→ Work to be completed
Go through the lines below and copy each one that holds the string "Condizioni".

→ Data to examine
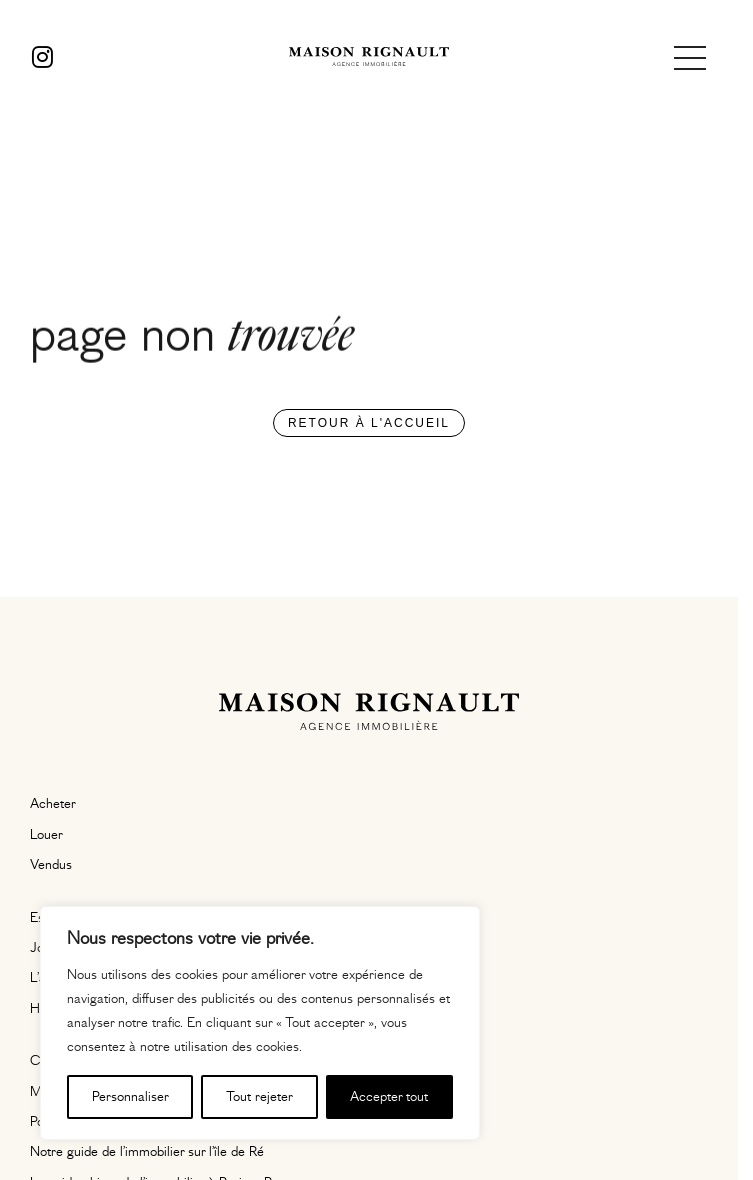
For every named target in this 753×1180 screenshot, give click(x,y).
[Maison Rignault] (369, 58)
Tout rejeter (259, 1097)
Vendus (51, 865)
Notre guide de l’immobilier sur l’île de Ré (147, 1152)
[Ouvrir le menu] (690, 58)
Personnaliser (130, 1097)
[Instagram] (42, 58)
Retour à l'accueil (369, 423)
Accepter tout (389, 1097)
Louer (46, 835)
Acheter (53, 804)
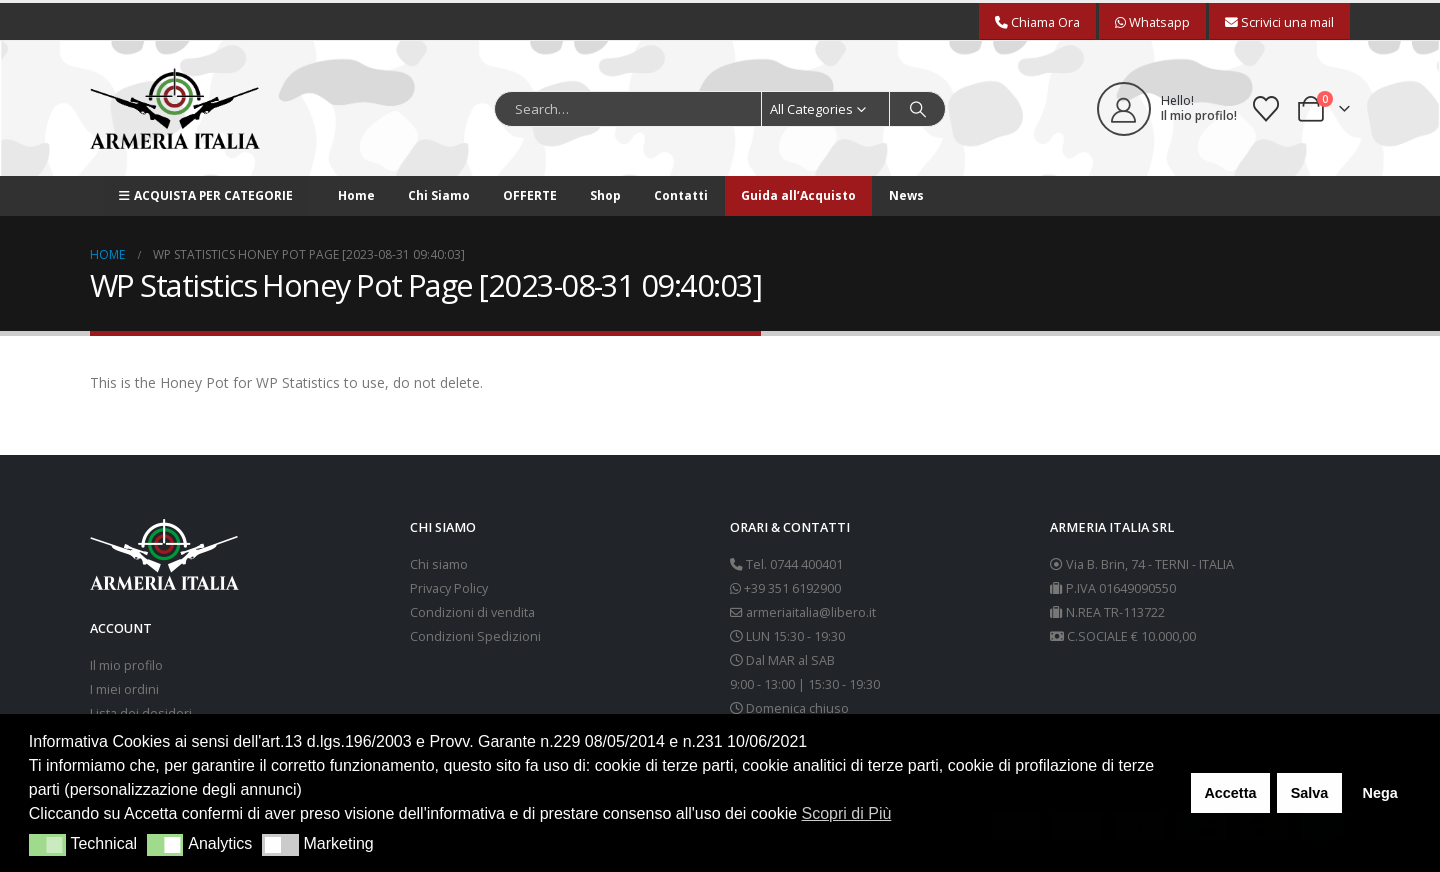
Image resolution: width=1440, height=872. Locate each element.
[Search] (918, 109)
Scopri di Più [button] (847, 813)
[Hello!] (1167, 109)
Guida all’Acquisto (798, 195)
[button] (47, 845)
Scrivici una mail (1279, 22)
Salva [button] (1310, 793)
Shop (605, 195)
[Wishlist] (1266, 109)
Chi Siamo (439, 195)
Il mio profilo (126, 665)
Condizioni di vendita (472, 612)
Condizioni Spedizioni (475, 636)
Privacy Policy (449, 588)
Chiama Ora (1037, 22)
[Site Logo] (175, 108)
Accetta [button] (1230, 793)
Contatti (681, 195)
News (906, 195)
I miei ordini (124, 689)
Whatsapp (1152, 22)
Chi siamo (439, 564)
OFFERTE (530, 195)
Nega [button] (1379, 793)
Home (356, 195)
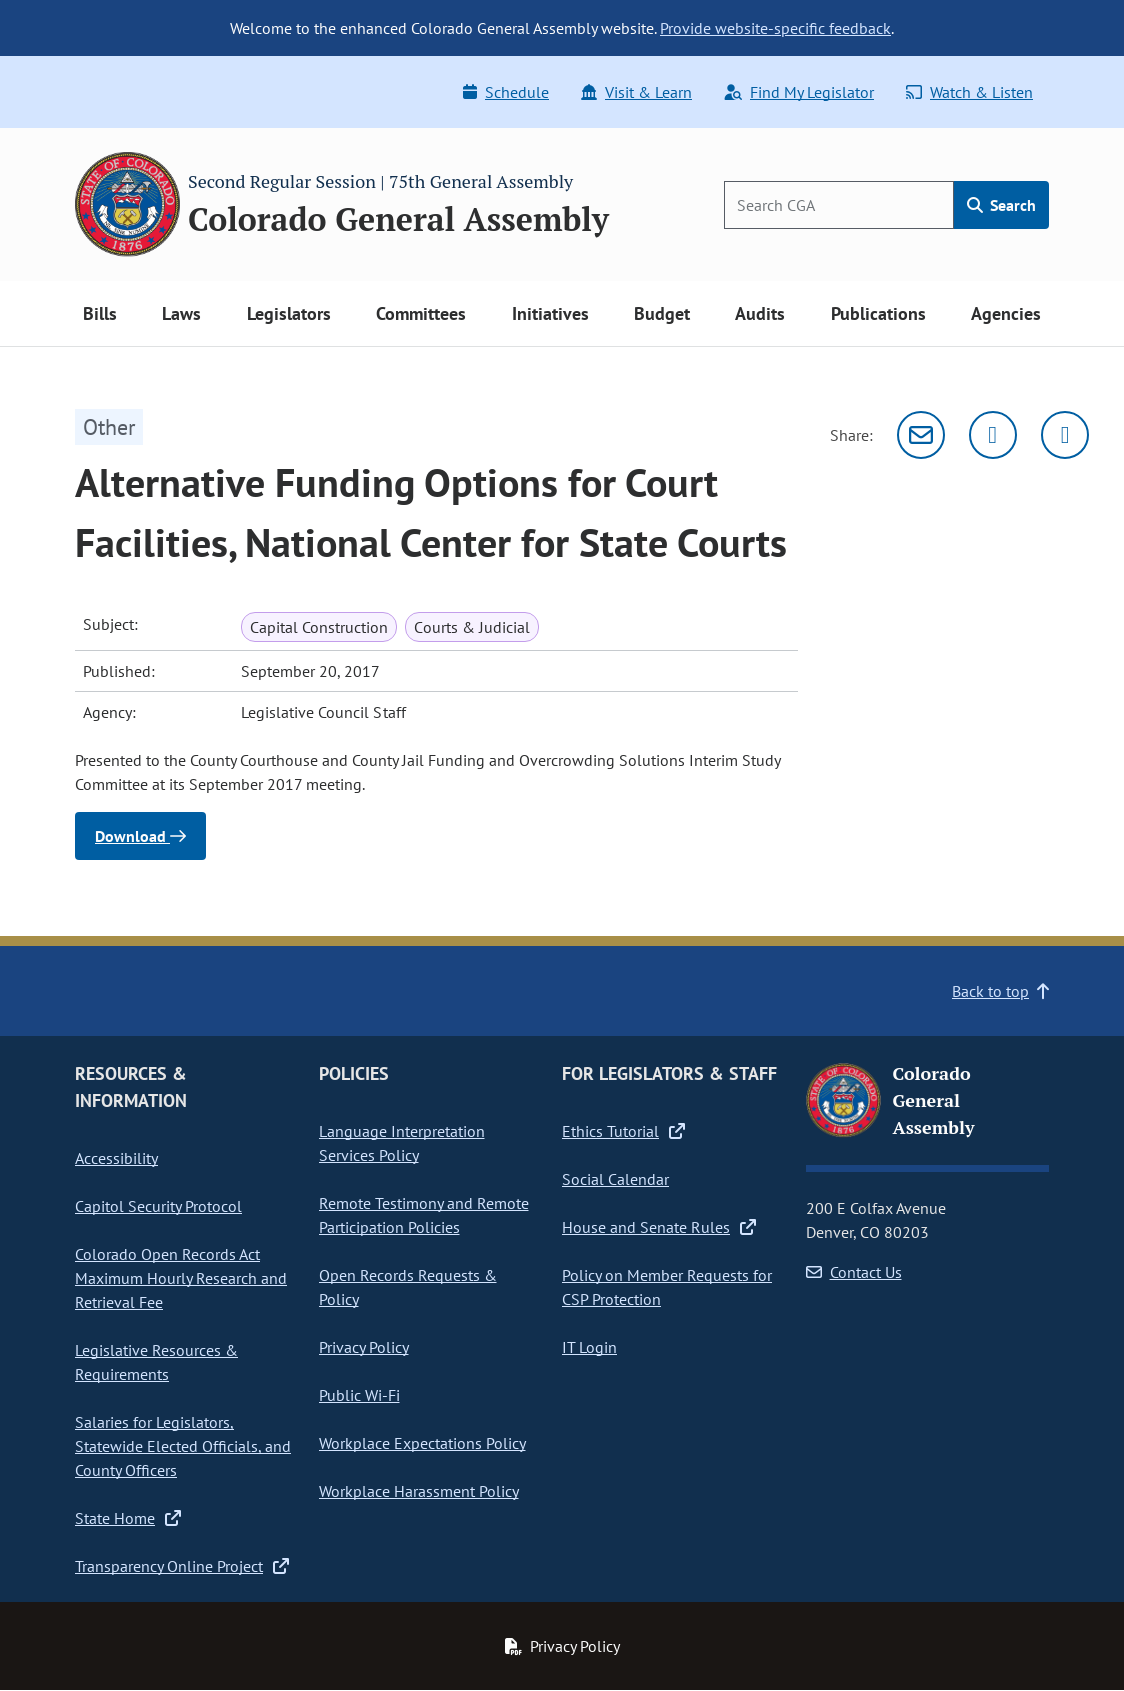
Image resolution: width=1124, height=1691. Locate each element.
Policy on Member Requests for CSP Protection (667, 1287)
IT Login (589, 1347)
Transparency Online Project (182, 1566)
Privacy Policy (364, 1347)
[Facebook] (1065, 435)
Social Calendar (615, 1179)
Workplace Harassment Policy (419, 1491)
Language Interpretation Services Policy (402, 1143)
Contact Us (854, 1272)
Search (1001, 205)
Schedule (506, 92)
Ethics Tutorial (623, 1131)
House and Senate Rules (659, 1227)
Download (140, 836)
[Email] (921, 435)
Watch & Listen (969, 92)
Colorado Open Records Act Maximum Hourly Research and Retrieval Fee (181, 1278)
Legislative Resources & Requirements (156, 1362)
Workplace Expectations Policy (422, 1443)
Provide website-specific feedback (775, 28)
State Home (128, 1518)
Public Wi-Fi (359, 1395)
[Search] (839, 205)
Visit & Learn (636, 92)
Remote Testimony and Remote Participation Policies (424, 1215)
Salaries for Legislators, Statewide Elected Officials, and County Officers (183, 1446)
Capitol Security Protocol (158, 1206)
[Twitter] (993, 435)
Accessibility (116, 1158)
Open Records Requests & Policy (408, 1287)
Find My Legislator (799, 92)
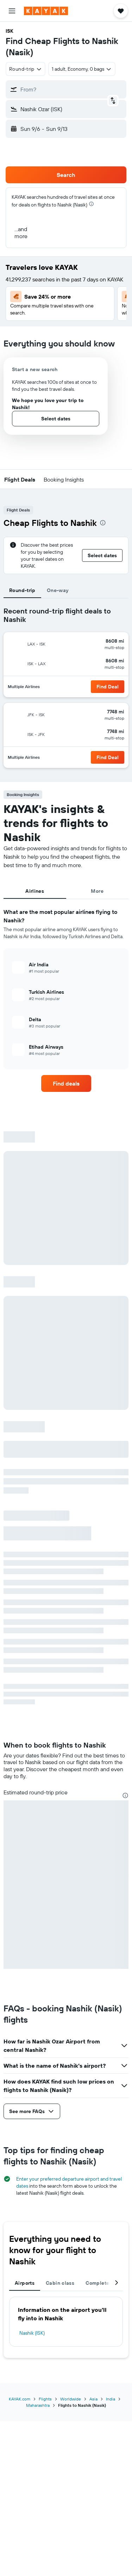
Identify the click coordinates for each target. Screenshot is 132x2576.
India (110, 2399)
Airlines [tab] (34, 891)
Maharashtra (38, 2405)
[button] (12, 11)
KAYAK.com (19, 2399)
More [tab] (97, 891)
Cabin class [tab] (60, 2283)
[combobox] (25, 69)
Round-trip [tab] (22, 590)
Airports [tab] (24, 2283)
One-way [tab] (58, 590)
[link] (66, 1083)
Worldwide (70, 2399)
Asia (93, 2399)
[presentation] (91, 203)
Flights (45, 2399)
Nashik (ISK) (32, 2333)
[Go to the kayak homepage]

→ Result of this exercise
Condizioni di vendita (472, 612)
Condizioni Spedizioni (475, 636)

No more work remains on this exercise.